-- Opening Marker --

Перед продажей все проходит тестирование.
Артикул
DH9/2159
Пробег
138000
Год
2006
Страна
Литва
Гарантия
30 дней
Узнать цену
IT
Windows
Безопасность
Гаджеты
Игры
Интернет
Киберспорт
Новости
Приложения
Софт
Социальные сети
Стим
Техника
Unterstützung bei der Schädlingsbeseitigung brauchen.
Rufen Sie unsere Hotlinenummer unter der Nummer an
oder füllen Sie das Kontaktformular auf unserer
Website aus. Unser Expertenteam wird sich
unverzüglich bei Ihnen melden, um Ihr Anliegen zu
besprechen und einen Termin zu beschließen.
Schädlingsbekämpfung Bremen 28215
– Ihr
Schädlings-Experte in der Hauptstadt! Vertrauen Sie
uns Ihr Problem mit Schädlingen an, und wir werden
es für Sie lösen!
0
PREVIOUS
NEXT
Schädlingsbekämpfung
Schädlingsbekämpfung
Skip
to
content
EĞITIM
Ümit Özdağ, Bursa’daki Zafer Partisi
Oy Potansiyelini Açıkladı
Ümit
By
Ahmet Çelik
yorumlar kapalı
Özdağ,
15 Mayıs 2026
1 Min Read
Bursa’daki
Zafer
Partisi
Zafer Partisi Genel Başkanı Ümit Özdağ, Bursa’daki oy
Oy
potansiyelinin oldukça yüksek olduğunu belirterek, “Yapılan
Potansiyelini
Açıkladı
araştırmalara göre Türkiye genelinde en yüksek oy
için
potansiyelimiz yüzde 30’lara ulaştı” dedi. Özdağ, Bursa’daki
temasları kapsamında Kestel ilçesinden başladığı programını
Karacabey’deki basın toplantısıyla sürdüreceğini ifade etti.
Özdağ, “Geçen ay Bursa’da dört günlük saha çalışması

-- Closing Marker --

# [Your instructions]
All lines in the material are to be returned exactly.

# [Task output]
Перед продажей все проходит тестирование.
Артикул
DH9/2159
Пробег
138000
Год
2006
Страна
Литва
Гарантия
30 дней
Узнать цену
IT
Windows
Безопасность
Гаджеты
Игры
Интернет
Киберспорт
Новости
Приложения
Софт
Социальные сети
Стим
Техника
Unterstützung bei der Schädlingsbeseitigung brauchen.
Rufen Sie unsere Hotlinenummer unter der Nummer an
oder füllen Sie das Kontaktformular auf unserer
Website aus. Unser Expertenteam wird sich
unverzüglich bei Ihnen melden, um Ihr Anliegen zu
besprechen und einen Termin zu beschließen.
Schädlingsbekämpfung Bremen 28215
– Ihr
Schädlings-Experte in der Hauptstadt! Vertrauen Sie
uns Ihr Problem mit Schädlingen an, und wir werden
es für Sie lösen!
0
PREVIOUS
NEXT
Schädlingsbekämpfung
Schädlingsbekämpfung
Skip
to
content
EĞITIM
Ümit Özdağ, Bursa’daki Zafer Partisi
Oy Potansiyelini Açıkladı
Ümit
By
Ahmet Çelik
yorumlar kapalı
Özdağ,
15 Mayıs 2026
1 Min Read
Bursa’daki
Zafer
Partisi
Zafer Partisi Genel Başkanı Ümit Özdağ, Bursa’daki oy
Oy
potansiyelinin oldukça yüksek olduğunu belirterek, “Yapılan
Potansiyelini
Açıkladı
araştırmalara göre Türkiye genelinde en yüksek oy
için
potansiyelimiz yüzde 30’lara ulaştı” dedi. Özdağ, Bursa’daki
temasları kapsamında Kestel ilçesinden başladığı programını
Karacabey’deki basın toplantısıyla sürdüreceğini ifade etti.
Özdağ, “Geçen ay Bursa’da dört günlük saha çalışması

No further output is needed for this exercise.